Summary
This study may lead to the development of an automated implant identification tool that could improve the accuracy and speed of decision made by healthcare professionals.
Abstract
Aim
In preoperative planning of a revision knee arthroplasty, it can be challenging to identify an implant manufacturer type from a primary knee arthroplasty due to the inability to identify the implants in time. It has been shown that deep learning improves diagnosis with each iteration in the medical field. The problem of identifying the manufacturer and model of knee arthroplasty prostheses has been solved using automated deep learning models. In our study, we have developed deep learning algorithm to identify knee arthroplasty, implant manufacturer type. The current study also aimed to determine the best of the seven machine learning-based model for detecting knee implants according to different manufacturing types from plain radiographs based on their efficacy and accuracy.
Material And Methods
Plain radiographs of 521 knee arthroplasty implants of six different manufacturers were taken from the anteroposterior and lateral perspectives to train, validate, and test the implants. Among 521 radiographs images, 70% were used in the initial training process, 10% in testing the models, and 20% in determining the accuracy and validity of the models. The study explored the transfer learning technique to develop models.
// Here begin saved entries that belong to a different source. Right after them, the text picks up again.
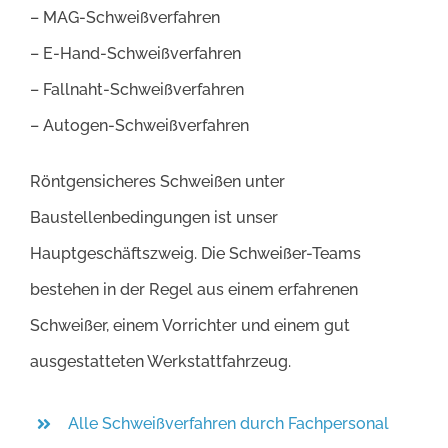
– MAG-Schweißverfahren
– E-Hand-Schweißverfahren
– Fallnaht-Schweißverfahren
– Autogen-Schweißverfahren
Röntgensicheres Schweißen unter
Baustellenbedingungen ist unser
Hauptgeschäftszweig. Die Schweißer-Teams
bestehen in der Regel aus einem erfahrenen
Schweißer, einem Vorrichter und einem gut
ausgestatteten Werkstattfahrzeug.
Alle Schweißverfahren durch Fachpersonal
The advantage of transfer learning for knee implant detection is that if existing models are already trained on a large enough and general dataset, these models can be used to fulfil the study's objectives. In addition, to establish the efficacy of these knee implants, two orthopaedic consultants specialised in arthroplasty independently identified these manufacturers types.
Results
The performance and network of the model resulted in high accuracy for identifying knee implant types out of seven models, five of which had more than 90% accuracy. After 20 training epochs on all seven models, based on the validation dataset, VGG-16 produces the best results with an accuracy of 95.5% and a precision of 98.4%. However, the study asserted that machine learning outperformed two human expert, who achieved an average accuracy of 78%.
Conclusion
This study may lead to the development of an automated implant identification tool that could improve the accuracy and speed of decision made by healthcare professionals.